THE Minister for Youth and Sports, Alhaji Muntaka Mohammed Mubarak, has advised parents to identify the talents in their children and help develop them.
He said the youth possessed qualities and ideas that if properly harnessed could help in the development of the country.
At the launch of the Future Leaders Investment Club (FLIC) in Accra on Wednesday, the minister said it was unfortunate that the great qualities possessed by the youth had not been effectively harnessed due to numerous constraints such as inadequate education and training and unemployment.
He said the government had put in measures to establish a firm basis for an appropriate youth development agenda to improve the living conditions of the youth.

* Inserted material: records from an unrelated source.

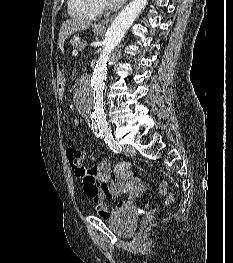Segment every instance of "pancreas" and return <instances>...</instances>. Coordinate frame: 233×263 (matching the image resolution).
I'll list each match as a JSON object with an SVG mask.
<instances>
[{
	"instance_id": "1",
	"label": "pancreas",
	"mask_w": 233,
	"mask_h": 263,
	"mask_svg": "<svg viewBox=\"0 0 233 263\" xmlns=\"http://www.w3.org/2000/svg\"><path fill=\"white\" fill-rule=\"evenodd\" d=\"M72 46L73 48H82L86 45V42L83 40H78V41H72Z\"/></svg>"
}]
</instances>
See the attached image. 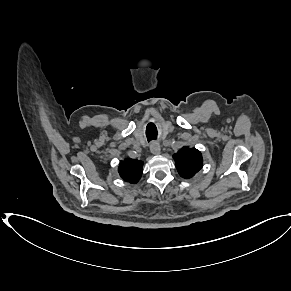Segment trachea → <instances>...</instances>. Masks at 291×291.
<instances>
[{"instance_id": "trachea-1", "label": "trachea", "mask_w": 291, "mask_h": 291, "mask_svg": "<svg viewBox=\"0 0 291 291\" xmlns=\"http://www.w3.org/2000/svg\"><path fill=\"white\" fill-rule=\"evenodd\" d=\"M147 139H148V141H151V140L156 139V136H152V135H150V134L148 133V134H147Z\"/></svg>"}]
</instances>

Alhaji Mohammed Mubarak observed that in order to create the necessary environment to promote youth activities, there was the need to enact a workable and scientific National Youth Council Law.

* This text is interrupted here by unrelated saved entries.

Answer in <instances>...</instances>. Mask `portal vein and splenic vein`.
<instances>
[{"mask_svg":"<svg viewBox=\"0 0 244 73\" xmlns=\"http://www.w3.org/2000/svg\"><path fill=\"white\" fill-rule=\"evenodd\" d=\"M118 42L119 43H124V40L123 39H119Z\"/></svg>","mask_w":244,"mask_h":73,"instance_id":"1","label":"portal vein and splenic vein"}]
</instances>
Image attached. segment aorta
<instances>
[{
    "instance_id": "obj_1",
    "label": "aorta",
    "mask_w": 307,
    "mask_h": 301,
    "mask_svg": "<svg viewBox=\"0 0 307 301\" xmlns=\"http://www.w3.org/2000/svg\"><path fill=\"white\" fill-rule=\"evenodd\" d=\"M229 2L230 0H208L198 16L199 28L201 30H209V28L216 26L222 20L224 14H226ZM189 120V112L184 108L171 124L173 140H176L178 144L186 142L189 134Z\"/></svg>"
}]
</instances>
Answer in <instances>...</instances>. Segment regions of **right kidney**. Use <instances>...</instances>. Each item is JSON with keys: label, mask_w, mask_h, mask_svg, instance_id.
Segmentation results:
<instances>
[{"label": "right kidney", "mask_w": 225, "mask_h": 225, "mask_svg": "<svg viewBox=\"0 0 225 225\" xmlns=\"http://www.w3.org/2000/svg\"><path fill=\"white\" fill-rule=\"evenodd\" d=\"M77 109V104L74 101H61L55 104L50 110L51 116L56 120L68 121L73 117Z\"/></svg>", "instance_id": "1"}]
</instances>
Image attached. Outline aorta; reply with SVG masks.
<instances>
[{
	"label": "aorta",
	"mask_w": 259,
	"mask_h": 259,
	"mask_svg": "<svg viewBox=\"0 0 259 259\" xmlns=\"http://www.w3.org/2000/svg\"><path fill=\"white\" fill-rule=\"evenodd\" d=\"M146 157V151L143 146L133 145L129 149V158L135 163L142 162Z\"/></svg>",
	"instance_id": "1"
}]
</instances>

He said the existing law governing the operation of youth activities was outmoded and out of tune with modern and scientific youth activities.
The minister said currently, the World Assembly of Youth (WAY) and the Commonwealth Youth Programme (CYP) had come out with practical and appropriate approaches to youth work that needed to be factored into the law.
He indicated that the ministry had a draft Youth Bill that it intended circulating to youth organisations and other stakeholders to be subjected to scrutiny by stakeholders in order to fashion out a more dynamic and realistic bill to enhance the ministry’s operations.
He said it was the intention of the government to empower the youth to enable them to meet their own challenges and solve them, adding that “this we hope to do by the creation and sustenance of the enabling conditions for young people to act on their own instead of relying on others to determine their welfare”.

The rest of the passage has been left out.